Expression System Selection:

• Prokaryotic Systems (E. coli):

  • Advantages: High yield, cost-effective, established protocols

  • Challenges: Potential folding issues, lack of post-translational modifications

  • Optimization: Test multiple strains (BL21, Rosetta, etc.), consider fusion partners (MBP, SUMO)

• Eukaryotic Systems:

  • Insect cells: Better folding of complex proteins

  • Mammalian cells: Appropriate post-translational modifications

  • Selection criteria: Required authenticity vs. yield considerations

Expression Conditions Optimization:

• Temperature: Lower temperatures (16-25°C) often improve folding

• Induction Parameters: IPTG concentration, induction duration

• Media Composition: Rich vs. minimal media, supplementation strategies

• Co-expression Strategies: Chaperones, folding assistants

Purification Strategy Development:

• Initial Capture:

  • Immobilized metal affinity chromatography (IMAC) for His-tagged frmd3

  • Optimize binding and elution conditions (imidazole concentration, pH)

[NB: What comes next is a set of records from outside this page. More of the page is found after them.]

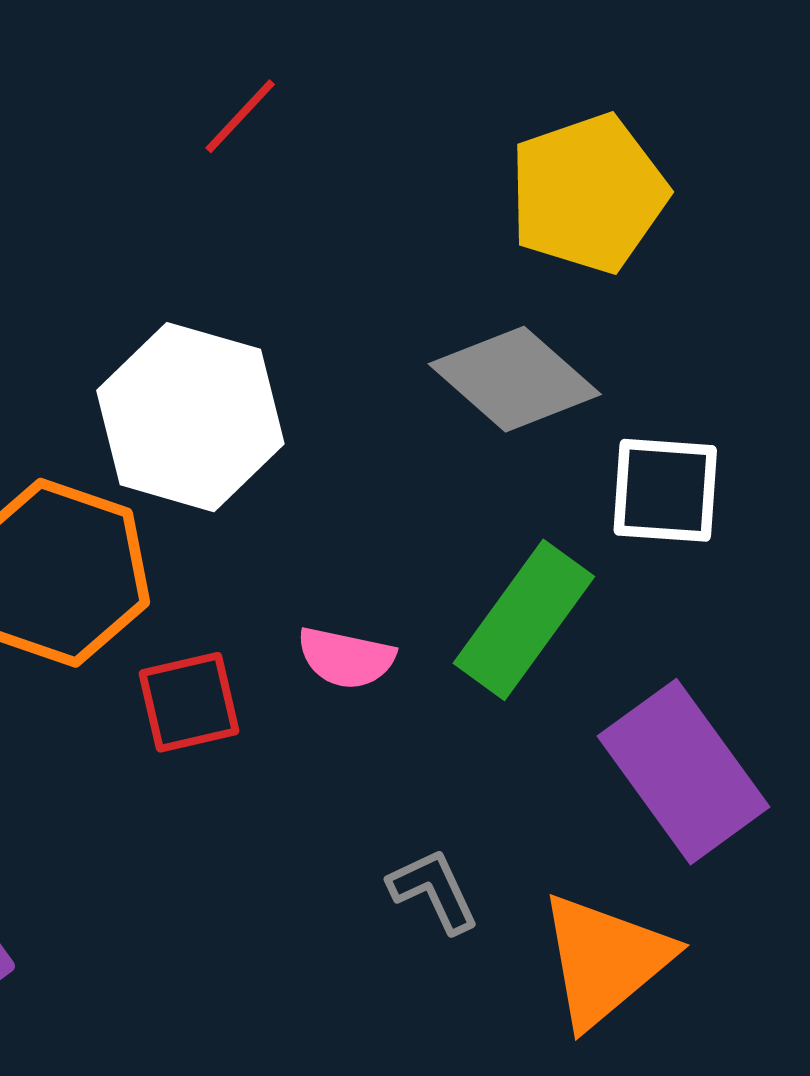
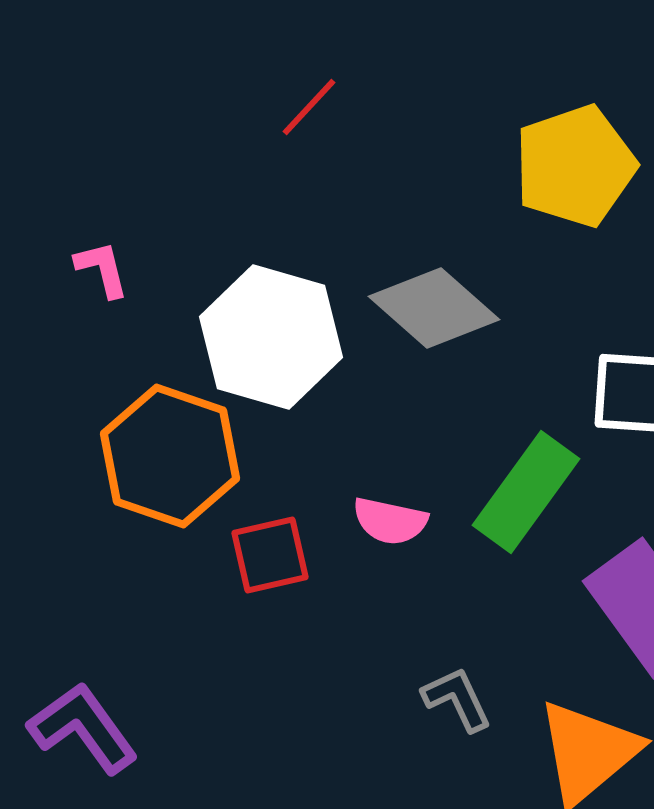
gray diamond: (515, 379) -> (434, 308), moved

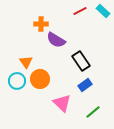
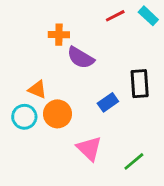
black rectangle: (81, 61) -> (140, 84), moved, turned 30
orange triangle: (26, 62) -> (37, 89), turned -32
blue rectangle: (85, 85) -> (108, 102), moved

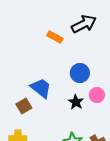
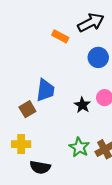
blue circle: (80, 73) -> (98, 57), moved
blue trapezoid: (41, 88) -> (45, 90), turned 60

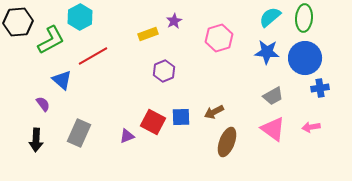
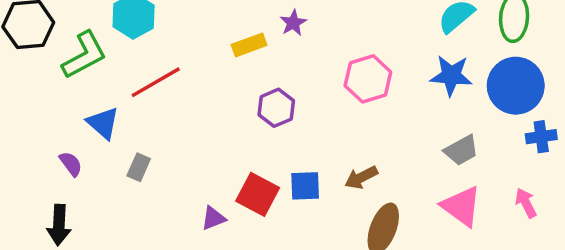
pink hexagon: (219, 38) -> (368, 79), moved
pink arrow: (311, 127) -> (526, 203), turned 72
gray rectangle: (79, 133) -> (139, 167), moved, size x0.6

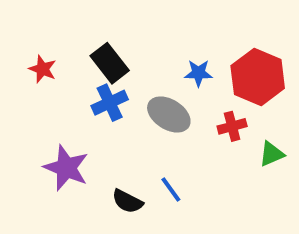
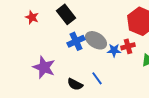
blue star: (198, 73) -> (114, 50), moved
blue cross: (110, 103) -> (76, 41), moved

• Additional Purification Steps:

  • Size exclusion chromatography to remove aggregates

  • Ion exchange chromatography for charge variant separation

  • Affinity chromatography for specific binding partners

• Quality Assessment:

  • SDS-PAGE for purity (target >90%)

  • Western blotting for identity confirmation

  • Dynamic light scattering for aggregation analysis

Stability Enhancement:

• Buffer Optimization:

  • Test various pH conditions (typically 7.0-8.0)

  • Evaluate different salt concentrations

  • Consider stabilizing additives (glycerol, trehalose)

• Storage Formulation:

  • Lyophilization in Tris/PBS-based buffer with 6% trehalose at pH 8.0

  • Addition of 5-50% glycerol for frozen storage

  • Aliquoting to prevent freeze-thaw cycles

The commercially available recombinant Xenopus tropicalis frmd3 is expressed in E. coli with an N-terminal His tag and purified to >90% purity as determined by SDS-PAGE . For researchers expressing their own recombinant protein, these specifications can serve as a quality benchmark. The protein is provided in a Tris/PBS-based buffer with 6% trehalose at pH 8.0, which has been optimized for stability and functionality.